人気キャラクター「すみっコぐらし」を原作とした劇場版の第1作である『映画すみっコぐらし とびだす絵本とひみつのコ』の解説・考察をしていく。
1.作品概要
監督:まんきゅう
脚本:角田貴志
製作:日本すみっコぐらし協会 映画部
製作国:日本
配給:アスミック・エース
時間:66分
公開:2019年11月8日
出演:井ノ原快彦、本上まなみ(共にナレーション)
2.あらすじ
ある日の午後、お気に入りの喫茶店「喫茶すみっコ」を訪れたすみっコたちが注文した料理を待っていると、地下室から謎の物音が聞こえてくる。音の正体を確かめに行ったすみっコたちは、そこで1冊の飛び出す絵本を発見する。(映画.comより引用)
3.主な受賞・選出
- 第29回日本映画批評家大賞 アニメーション作品賞
4.作品の見どころ・考察
すみっコたちの説明
本作は劇場版第1作ということで、すみっコたちのキャラクターが簡単に説明される。
コンテンツとしてのすみっコぐらしというキャラクターは当然知っていたが、名前や個々の性格などは詳細に知らなかったため、はじめて触れる観客にも作品に入りやすい配慮がされている。
すみっコたちの成長
すみっコたちは「桃太郎」や「アラジン」、「赤ずきん」など誰でも知ってる物語を下敷きに次々と旅をすることになり、道中で「ひよこ」と出会う。

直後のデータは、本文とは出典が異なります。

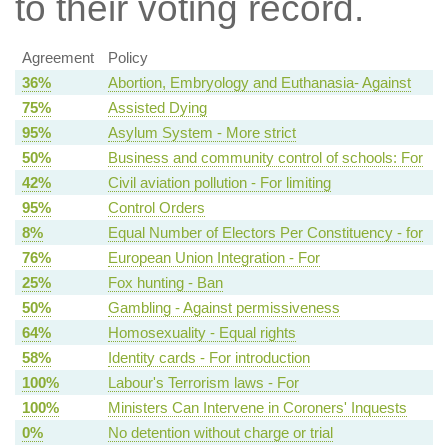
to their voting record.
Agreement
Policy
36%
Abortion, Embryology and Euthanasia- Against
75%
Assisted Dying
95%
Asylum System - More strict
50%
Business and community control of schools: For
42%
Civil aviation pollution - For limiting
95%
Control Orders
8%
Equal Number of Electors Per Constituency - for
76%
European Union Integration - For
25%
Fox hunting - Ban
50%
Gambling - Against permissiveness
64%
Homosexuality - Equal rights
58%
Identity cards - For introduction
100%
Labour's Terrorism laws - For
100%
Ministers Can Intervene in Coroners' Inquests
0%
No detention without charge or trial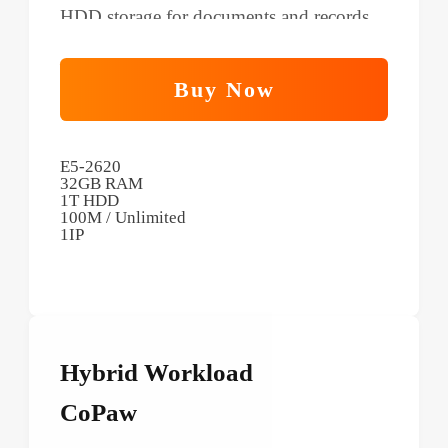
HDD storage for documents and records.
Buy Now
E5-2620
32GB RAM
1T HDD
100M / Unlimited
1IP
Hybrid Workload
CoPaw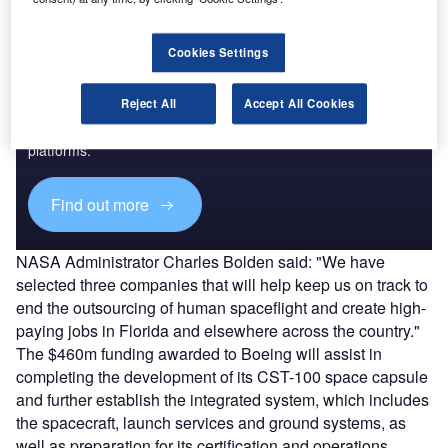
Cookies Settings
Discover B2B Marketing That Performs
Reject All
Accept All Cookies
Combine business intelligence and editorial excellence to
reach engaged professionals across 36 leading media
platforms.
Find out more
NASA Administrator Charles Bolden said: "We have
selected three companies that will help keep us on track to
end the outsourcing of human spaceflight and create high-
paying jobs in Florida and elsewhere across the country."
The $460m funding awarded to Boeing will assist in
completing the development of its CST-100 space capsule
and further establish the integrated system, which includes
the spacecraft, launch services and ground systems, as
well as preparation for its certification and operations.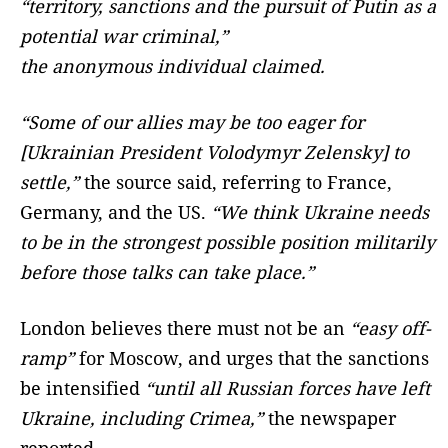
“territory, sanctions and the pursuit of Putin as a
potential war criminal,”
the anonymous individual claimed.
“Some of our allies may be too eager for
[Ukrainian President Volodymyr Zelensky] to
settle,”
the source said, referring to France,
Germany, and the US.
“We think Ukraine needs
to be in the strongest possible position militarily
before those talks can take place.”
London believes there must not be an
“easy off-
ramp”
for Moscow, and urges that the sanctions
be intensified
“until all Russian forces have left
Ukraine, including Crimea,”
the newspaper
reported.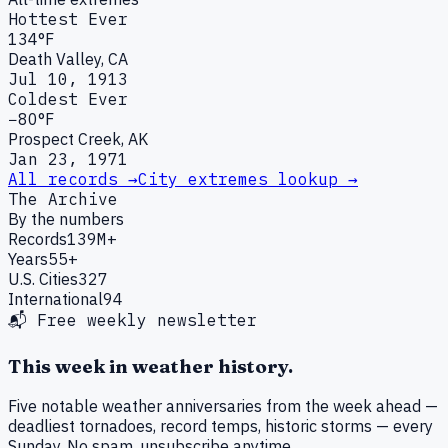
Hottest Ever
134°F
Death Valley, CA
Jul 10, 1913
Coldest Ever
−80°F
Prospect Creek, AK
Jan 23, 1971
All records →
City extremes lookup →
The Archive
By the numbers
Records
139M+
Years
55+
U.S. Cities
327
International
94
📬 Free weekly newsletter
This week in weather history.
Five notable weather anniversaries from the week ahead —
deadliest tornadoes, record temps, historic storms — every
Sunday. No spam, unsubscribe anytime.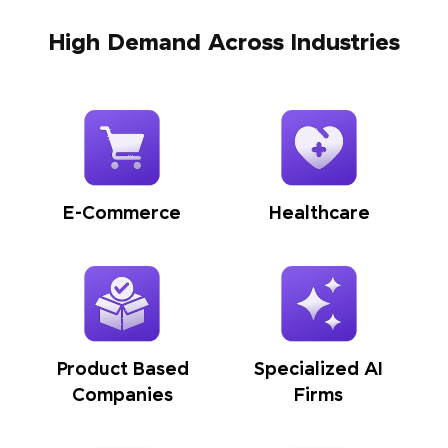
High Demand Across Industries
E-Commerce
Healthcare
Product Based
Specialized AI
Companies
Firms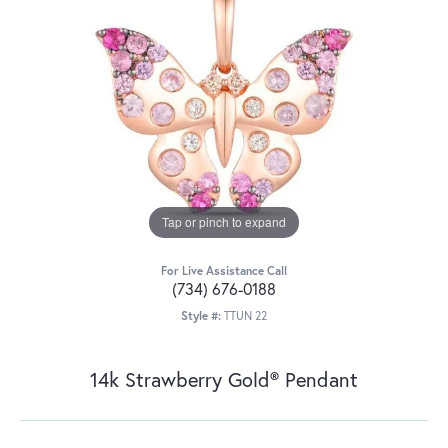
Tap or pinch to expand
For Live Assistance Call
(734) 676-0188
Style #:
TTUN 22
14k Strawberry Gold® Pendant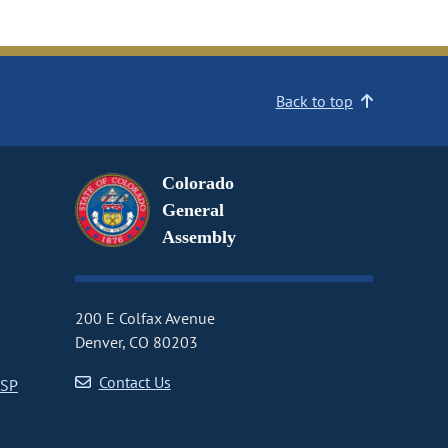
Back to top
Colorado
General
Assembly
200 E Colfax Avenue
Denver, CO 80203
Contact Us
CSP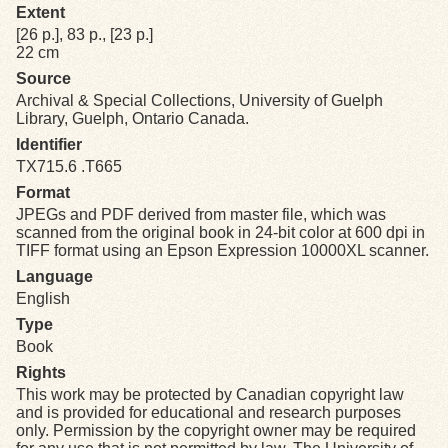
Extent
[26 p.], 83 p., [23 p.]
Exhibits
22 cm
Source
Resources
Archival & Special Collections, University of Guelph
Library, Guelph, Ontario Canada.
Identifier
TX715.6 .T665
Format
JPEGs and PDF derived from master file, which was
scanned from the original book in 24-bit color at 600 dpi in
TIFF format using an Epson Expression 10000XL scanner.
Language
English
Type
Book
Rights
This work may be protected by Canadian copyright law
and is provided for educational and research purposes
only. Permission by the copyright owner may be required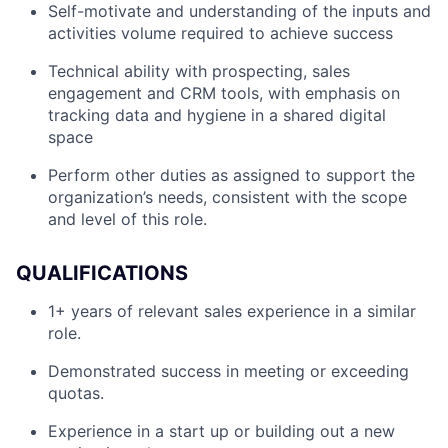
Self-motivate and understanding of the inputs and
activities volume required to achieve success
Technical ability with prospecting, sales
engagement and CRM tools, with emphasis on
tracking data and hygiene in a shared digital
space
Perform other duties as assigned to support the
organization’s needs, consistent with the scope
and level of this role.
QUALIFICATIONS
1+ years of relevant sales experience in a similar
role.
Demonstrated success in meeting or exceeding
quotas.
Experience in a start up or building out a new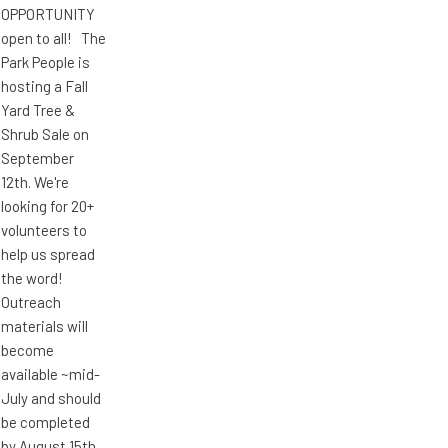
OPPORTUNITY
open to all! The
Park People is
hosting a Fall
Yard Tree &
Shrub Sale on
September
12th. We're
looking for 20+
volunteers to
help us spread
the word!
Outreach
materials will
become
available ~mid-
July and should
be completed
by August 15th.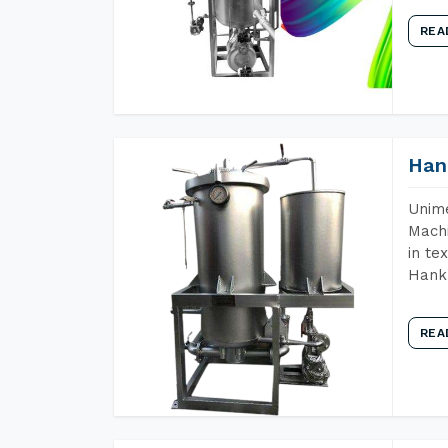
REA
Han
Unime
Machi
in te
Hank 
REA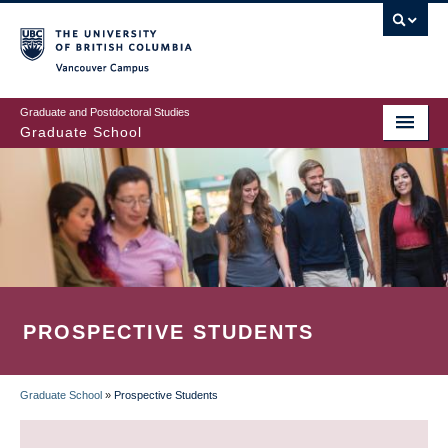
Skip
to
main
Vancouver Campus
content
Graduate and Postdoctoral Studies
Graduate School
PROSPECTIVE STUDENTS
Graduate School
»
Prospective Students
BREADCRUMB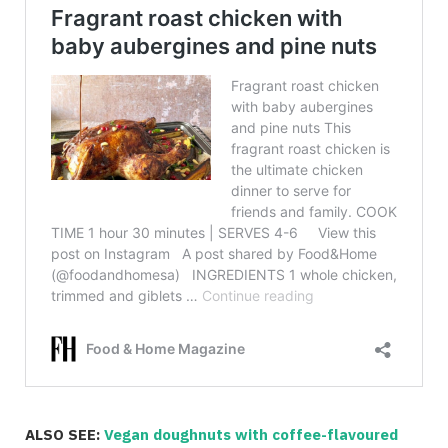
ALSO SEE:
Vegan doughnuts with coffee-flavoured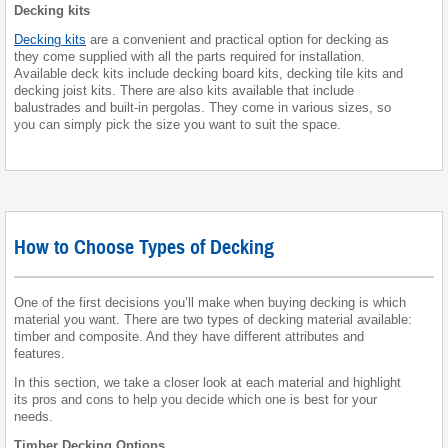
Decking kits
Decking kits
are a convenient and practical option for decking as
they come supplied with all the parts required for installation.
Available deck kits include decking board kits, decking tile kits and
decking joist kits. There are also kits available that include
balustrades and built-in pergolas. They come in various sizes, so
you can simply pick the size you want to suit the space.
How to Choose Types of Decking
One of the first decisions you’ll make when buying decking is which
material you want. There are two types of decking material available:
timber and composite. And they have different attributes and
features.
In this section, we take a closer look at each material and highlight
its pros and cons to help you decide which one is best for your
needs.
Timber Decking Options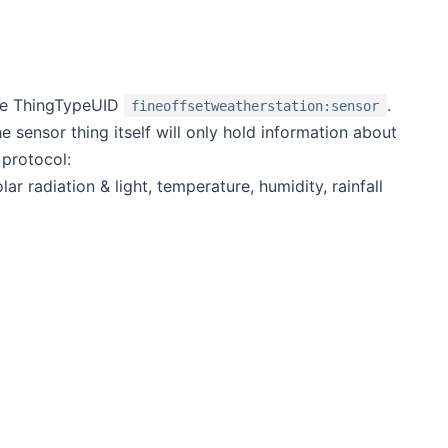
the ThingTypeUID
.
fineoffsetweatherstation:sensor
 sensor thing itself will only hold information about
 protocol:
r radiation & light, temperature, humidity, rainfall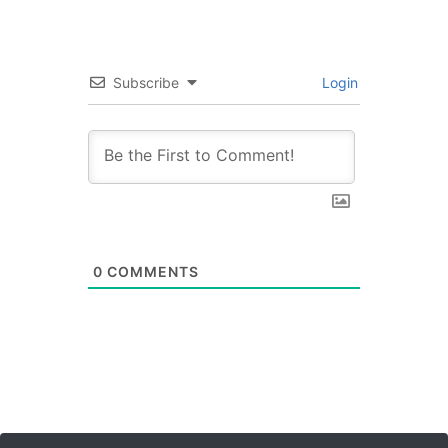
Subscribe
Login
0
COMMENTS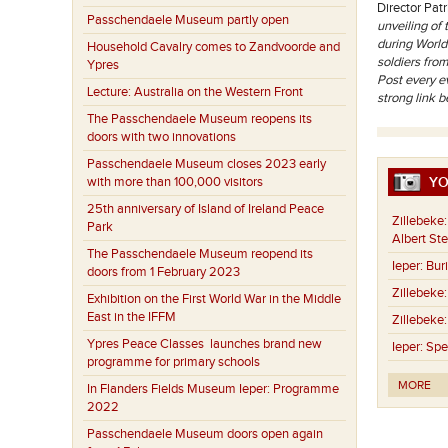
Director Patr
Passchendaele Museum partly open
unveiling of
during World
Household Cavalry comes to Zandvoorde and
soldiers fro
Ypres
Post every ev
Lecture: Australia on the Western Front
strong link 
The Passchendaele Museum reopens its
doors with two innovations
Passchendaele Museum closes 2023 early
with more than 100,000 visitors
YO
25th anniversary of Island of Ireland Peace
Zillebeke:
Park
Albert St
The Passchendaele Museum reopend its
Ieper:
Buri
doors from 1 February 2023
Zillebeke:
Exhibition on the First World War in the Middle
East in the IFFM
Zillebeke:
Ypres Peace Classes launches brand new
Ieper:
Spe
programme for primary schools
MORE
In Flanders Fields Museum Ieper: Programme
2022
Passchendaele Museum doors open again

ひよこは自分が誰だか分からず、家への帰り方も分からないがすみっコたちと旅を続ける中で、アイデンティティーや居場所を求めるようになる。そんなひよこに、すみっコたちは時に励まし、時にはそっと寄り添いながらひよこの冒険をサポートする。
この姿は、社会や日々の生活に疲労感や孤独感を感じてたことのある方なら心にしみるような演出だ。
ひよこの決断
ラスト、ひよこはある決断をしなければならないが、その決断に「そうだね、もう一人じゃないもんね」と思わず涙がこぼれた。
本作は「大人も泣ける」と謳っているが、『クレヨンしんちゃん 嵐を呼ぶ!オトナ帝国の逆襲』と同様に、様々な経験をした「大人こそ泣ける」作品なのではないかと思わされる。
5.個人的にマイナスだった点
ナレーション
本作では「イメージが損なわれたり、違和感を覚えてほしくないため声をあてないでほしい」という原作者の強い想いがあったため、吹き出しや文字で表現される。
それ以外をナレーションで補完するスタイルなのだが、このナレーションが本職ではない俳優2人が担当しているため、お世辞にも上手いとは言い難い。
2人のネームバリューは強いが、ナレーターや声優など声を生業としている方に担当してもらいたかった。
6.総評
低年齢層をターゲットにしているため間延びしたり展開が唐突だったりと欠点もあるが、彼らの愛らしさにそれらも微笑ましく思える。
口コミで評判が広まり連日大人が劇場に足を運ぶなど、制作陣の予想以上のヒットとなったらしいが、仕事終わりにすみっコたちに癒しを求めるのも納得だ。
時間も1時間ほどで、疲れた日や寝る前に観るにも程よい長さで、多くの”すみっコ”たちの心の支えになりそうな作品だ。
7.こぼれ話
- たれぱんだ、アフロ犬、リラックマなど数々のキャラクターを世に送り出してきたサンエックス株式会社の初めてのアニメ映画。